===== Material supplied

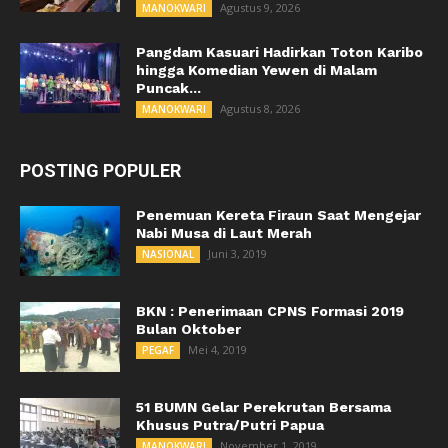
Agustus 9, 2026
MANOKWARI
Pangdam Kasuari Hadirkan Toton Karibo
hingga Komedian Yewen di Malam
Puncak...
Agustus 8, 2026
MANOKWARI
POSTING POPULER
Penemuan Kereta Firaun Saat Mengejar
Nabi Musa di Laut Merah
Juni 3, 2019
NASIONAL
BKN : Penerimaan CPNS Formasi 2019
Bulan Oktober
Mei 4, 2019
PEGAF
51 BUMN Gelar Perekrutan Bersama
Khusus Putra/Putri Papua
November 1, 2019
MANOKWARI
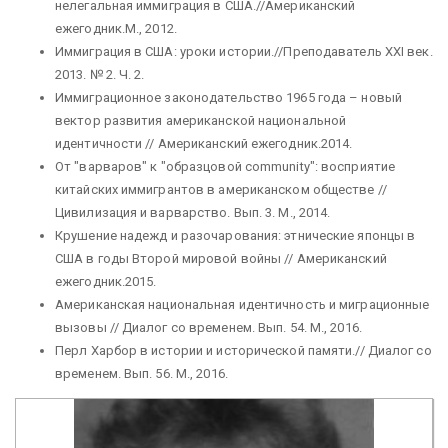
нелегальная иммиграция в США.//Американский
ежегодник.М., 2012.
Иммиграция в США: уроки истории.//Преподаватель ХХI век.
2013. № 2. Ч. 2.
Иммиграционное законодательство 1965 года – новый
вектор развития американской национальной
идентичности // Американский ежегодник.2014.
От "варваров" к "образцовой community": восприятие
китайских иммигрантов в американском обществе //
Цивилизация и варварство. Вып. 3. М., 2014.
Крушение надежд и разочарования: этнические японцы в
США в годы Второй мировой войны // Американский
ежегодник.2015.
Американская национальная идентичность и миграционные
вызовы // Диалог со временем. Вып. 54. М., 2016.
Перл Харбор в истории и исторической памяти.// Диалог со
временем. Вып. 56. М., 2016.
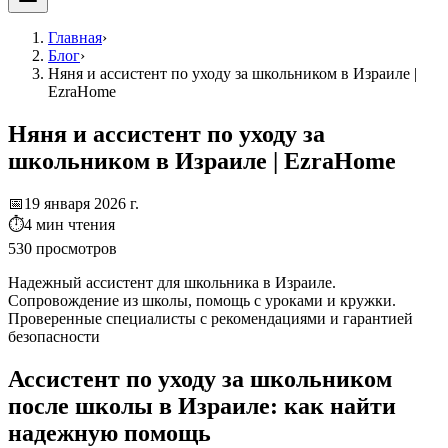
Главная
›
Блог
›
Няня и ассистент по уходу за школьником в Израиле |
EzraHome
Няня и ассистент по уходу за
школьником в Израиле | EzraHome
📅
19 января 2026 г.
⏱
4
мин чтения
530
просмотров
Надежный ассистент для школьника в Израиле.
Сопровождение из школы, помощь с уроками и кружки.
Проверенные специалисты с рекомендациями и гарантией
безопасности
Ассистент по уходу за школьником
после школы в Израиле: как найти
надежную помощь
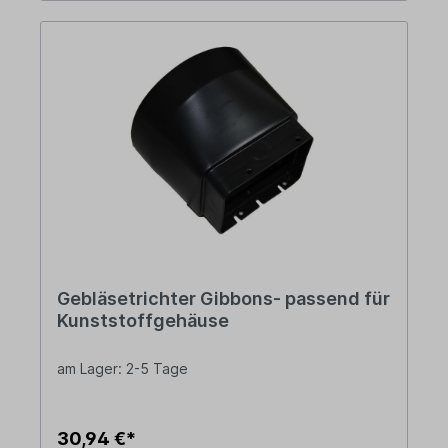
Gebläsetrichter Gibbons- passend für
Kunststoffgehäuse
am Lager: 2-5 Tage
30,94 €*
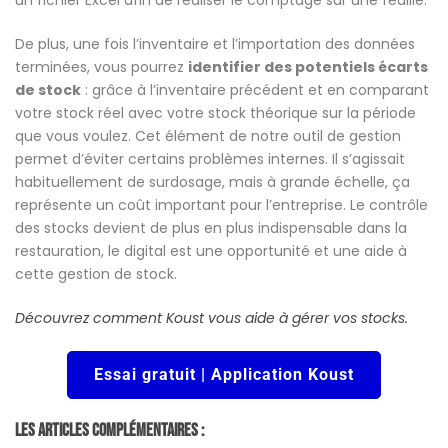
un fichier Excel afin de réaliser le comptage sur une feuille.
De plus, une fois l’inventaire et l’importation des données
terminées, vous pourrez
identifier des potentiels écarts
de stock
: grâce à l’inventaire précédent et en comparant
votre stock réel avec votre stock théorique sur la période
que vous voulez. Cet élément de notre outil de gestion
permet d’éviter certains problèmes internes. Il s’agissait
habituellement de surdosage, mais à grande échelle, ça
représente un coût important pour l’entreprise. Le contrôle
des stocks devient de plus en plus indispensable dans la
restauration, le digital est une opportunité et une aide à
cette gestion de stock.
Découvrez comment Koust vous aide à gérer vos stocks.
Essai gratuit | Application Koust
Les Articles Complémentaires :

==========

Return all lines in the data that include the word "школьником".

Problem solution –
Няня и ассистент по уходу за школьником в Израиле |
школьником в Израиле | EzraHome
Ассистент по уходу за школьником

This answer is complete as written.